Single-cell RNA Sequencing

The cell-dissociation protocol and library preparation were performed as previously described (Jevitt, Chatterjee et al., 2020). Raw sequences from each 10X Genomics Chromium single-cell 3’ RNA-seq libraries were processed using Cell Ranger, that was followed by Velocyto to include counts of both spliced and unspliced reads. Seurat was then used for the processing of the output from Velocyto. Each sample was filtered for low-quality cells by setting sample-specific thresholds for UMIs, counts and mitochondrial gene-expression. For the w¹¹¹⁸ dataset, cells containing less than 13,000 UMIs, 2,000 genes and 8% mitochondrial gene percentage per cell but more than 650 genes were removed. Similarly, cells of the Lgl-KD dataset containing a maximum of 15,000 UMIs, 1,800 genes and 4.5% mitochondrial percentage but at least 750 genes per cell, and those of the Lgl-KD+Upd-OE dataset containing less than 8000 UMIs, 1,250 genes and 5% mitochondrial percentage but more than 2,500 UMIs and 700 genes per cell were also removed. As a result, 19,986 cells were obtained for the w¹¹¹⁸ control, 16,060 cells for Lgl-KD and 42,235 cells for Lgl-KD+Upd-OE datasets for downstream processing. For the integration of follicle cells from separate datasets, cells are aligned using 2000 anchor genes. Following UMAP embedding (using 60 Principal Components; resolution=1), non-epithelial clusters were removed, along with clusters that constitute less than 0.2% of the total cell number. The final dataset was curated iteratively. ALRA imputation of the sparse counts for genes in the “spliced” assay was applied to recover missing values using the suggested default settings, and the imputed counts were only used for visualization. Regulon activity was assessed using standard SCENIC pipeline and Drosophila-specific database for motif rankings (cisTarget v8 motif collection dm6–5kb-upstream-full-tx-11species.mc8nr).

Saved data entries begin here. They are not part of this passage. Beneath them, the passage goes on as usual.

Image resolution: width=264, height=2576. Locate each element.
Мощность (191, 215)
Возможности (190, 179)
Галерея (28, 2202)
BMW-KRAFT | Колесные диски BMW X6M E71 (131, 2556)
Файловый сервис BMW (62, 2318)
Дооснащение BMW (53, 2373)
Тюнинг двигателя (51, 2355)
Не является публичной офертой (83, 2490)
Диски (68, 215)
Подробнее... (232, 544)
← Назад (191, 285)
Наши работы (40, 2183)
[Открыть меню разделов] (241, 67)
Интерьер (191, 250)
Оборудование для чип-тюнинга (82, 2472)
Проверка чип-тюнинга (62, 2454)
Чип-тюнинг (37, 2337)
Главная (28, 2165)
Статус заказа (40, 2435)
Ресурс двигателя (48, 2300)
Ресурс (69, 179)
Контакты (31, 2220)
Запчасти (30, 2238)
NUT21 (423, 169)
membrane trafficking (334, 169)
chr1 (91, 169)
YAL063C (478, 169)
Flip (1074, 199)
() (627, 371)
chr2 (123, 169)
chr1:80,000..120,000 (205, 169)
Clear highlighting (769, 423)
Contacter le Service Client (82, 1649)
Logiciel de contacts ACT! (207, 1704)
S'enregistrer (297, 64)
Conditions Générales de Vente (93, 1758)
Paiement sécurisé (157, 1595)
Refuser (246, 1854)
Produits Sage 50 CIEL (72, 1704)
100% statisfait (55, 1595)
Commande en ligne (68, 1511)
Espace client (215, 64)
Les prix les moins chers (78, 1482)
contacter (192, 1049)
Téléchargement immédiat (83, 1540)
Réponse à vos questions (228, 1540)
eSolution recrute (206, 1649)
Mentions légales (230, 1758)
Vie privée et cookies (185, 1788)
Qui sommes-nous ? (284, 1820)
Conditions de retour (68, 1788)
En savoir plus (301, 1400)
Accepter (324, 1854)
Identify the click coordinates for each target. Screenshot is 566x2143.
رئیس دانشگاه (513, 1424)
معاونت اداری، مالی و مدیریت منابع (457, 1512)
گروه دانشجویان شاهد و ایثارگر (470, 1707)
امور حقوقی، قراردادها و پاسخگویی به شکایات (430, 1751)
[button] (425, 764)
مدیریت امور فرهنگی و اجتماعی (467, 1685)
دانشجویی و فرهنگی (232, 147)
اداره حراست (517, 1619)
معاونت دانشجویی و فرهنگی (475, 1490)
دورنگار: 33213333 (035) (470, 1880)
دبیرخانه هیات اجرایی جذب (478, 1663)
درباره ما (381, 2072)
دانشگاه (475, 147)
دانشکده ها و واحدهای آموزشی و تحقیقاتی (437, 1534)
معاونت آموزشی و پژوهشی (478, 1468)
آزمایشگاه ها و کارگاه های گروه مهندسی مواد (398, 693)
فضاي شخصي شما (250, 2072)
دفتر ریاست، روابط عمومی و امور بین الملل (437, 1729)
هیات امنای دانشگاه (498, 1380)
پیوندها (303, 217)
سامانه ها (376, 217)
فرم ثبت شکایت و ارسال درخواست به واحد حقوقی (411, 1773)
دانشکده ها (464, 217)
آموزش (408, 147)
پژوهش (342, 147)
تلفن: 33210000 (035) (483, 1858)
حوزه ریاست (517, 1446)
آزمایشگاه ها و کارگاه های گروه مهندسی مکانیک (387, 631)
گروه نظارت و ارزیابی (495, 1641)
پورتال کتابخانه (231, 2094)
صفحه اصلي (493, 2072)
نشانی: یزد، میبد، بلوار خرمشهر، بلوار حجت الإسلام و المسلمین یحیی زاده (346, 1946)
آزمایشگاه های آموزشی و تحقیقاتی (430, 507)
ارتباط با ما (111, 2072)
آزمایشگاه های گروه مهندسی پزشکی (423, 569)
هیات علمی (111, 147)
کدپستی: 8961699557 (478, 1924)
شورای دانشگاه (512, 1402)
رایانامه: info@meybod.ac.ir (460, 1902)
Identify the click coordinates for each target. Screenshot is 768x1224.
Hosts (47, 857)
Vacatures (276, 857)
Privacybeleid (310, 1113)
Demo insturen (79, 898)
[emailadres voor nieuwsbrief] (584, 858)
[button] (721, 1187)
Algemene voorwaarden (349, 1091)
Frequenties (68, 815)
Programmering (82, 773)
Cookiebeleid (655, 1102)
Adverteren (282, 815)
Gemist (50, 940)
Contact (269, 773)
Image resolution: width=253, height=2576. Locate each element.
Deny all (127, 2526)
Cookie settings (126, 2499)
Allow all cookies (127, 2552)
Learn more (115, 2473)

Samples for whole-tissue RNA-Seq were subjected to 24h and 96h of transgene expression, while those for single-cell RNA-Seq were subjected to 72h to promote the relative abundance of detectable phenotypes in the whole-tissue RNA-Seq and to avoid excessive death in the single- cell RNA-Seq experiments, respectively.

QUANTIFICATION AND STATISTICAL ANALYSIS

Statistical analyses and graphs were prepared in R. Unpaired t-tests was used for 2-sample comparisons. Results were confirmed after at least 2 independent experiments and each experiment involved the dissection of at least 25 flies (25 pairs of ovaries) per sample. Two replicates were used for each whole-tissue RNA-Seq dataset, the count matrix from which were then compared with the aggregated counts of unfiltered single-cell RNA-Seq datasets using PCA analysis (Supplementary Figure S3).

Supplementary Material

Supplemental data 1

Supplemental Table 1: Differential gene expression analyses using whole-tissue RNA-Seq datasets. Related to Figures 2–3.

Supplemental data 2

Supplemental Table 2: Enriched motifs over-represented in the tj^TS>lgl^RNAi+Upd (72h) dataset. Related to Figure 5.

Supplemental data 3

Supplemental Table 3: Quantifications of the qRT-PCR experiment to detect Esg mRNA. Related to Figure 6.